With monetary policy tightened and the currency floating, Egypt has now met the IMF’s basic requirements to secure a new, larger programme, as the measures announced were adopted as part of a set of comprehensive economic reforms in coordination with the government, and with the firm support of multilateral and bilateral partners.
Recent measures taken by the Egyptian authorities to attract foreign financing should help Egypt cover its financing needs in the medium term. Investors share this view, which led to a decline in credit default swaps for 5-year eurobonds.
However, for the decline in risk perception to become permanent, the authorities will need to quickly move forward with the privatization plan and structural reforms to improve the business environment and attract sustainable financing and foreign direct investment.
While portfolio investments will mitigate pressures in the short term, they will leave Egypt vulnerable to fluctuations in investor sentiment in the event of shocks.
Geopolitical risks arising from the war between Israel and Hamas and the Red Sea crisis remain high and constitute a source of risk to Egypt’s macroeconomic stability.
The agency believes that the political risks resulting from the announced measures will remain under control, because the authorities’ crackdown on money traders and speculators and positive news (such as the recent UAE investment deal) led to the strengthening of the Egyptian pound in the parallel market from around 75.0 EGP/USD in January. 2024 to about 50.0 EGP/USD.

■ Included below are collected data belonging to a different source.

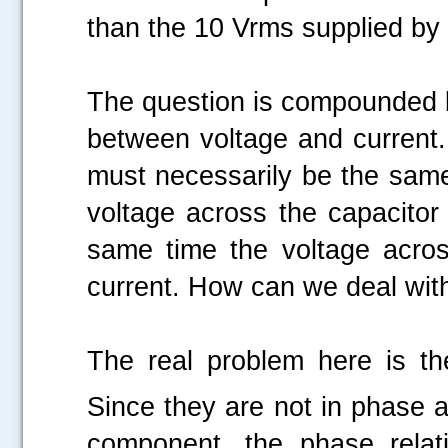
than the 10 Vrms supplied by 
The question is compounded by
between voltage and current. S
must necessarily be the same
voltage across the capacitor 
same time the voltage across
current. How can we deal wi
The real problem here is t
Since they are not in phase 
component, the phase relat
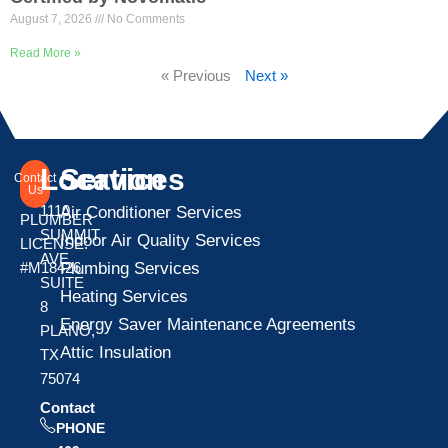
August 7, 2026
No Comments
Read More »
« Previous
Next »
Location
Services
Contact
Us
1110
Air Conditioner Services
PLUMBER
SUMMIT
Indoor Air Quality Services
LICENSE:
AVE
Plumbing Services
#M18426
SUITE
Heating Services
8
Energy Saver Maintenance Agreements
PLANO,
Attic Insulation
TX
75074
Contact
PHONE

The appreciation of the currency in the widely used parallel market has had a positive psychological impact on Egyptians, as they will buy dollars at a much stronger official rate than the parallel market rate of 75 Egyptian pounds/US dollar. This made floating the currency more socially acceptable.
The agency maintained its expectations that economic growth will slow from 3.8% in the 2022/2023 fiscal year to 3.2% in the 2023/2024 fiscal year before rising by 4.2% in the 2024/2025 fiscal year, as tighter monetary policy than expected will lead to… Increased borrowing costs for businesses and households, which will negatively impact domestic consumption and investment.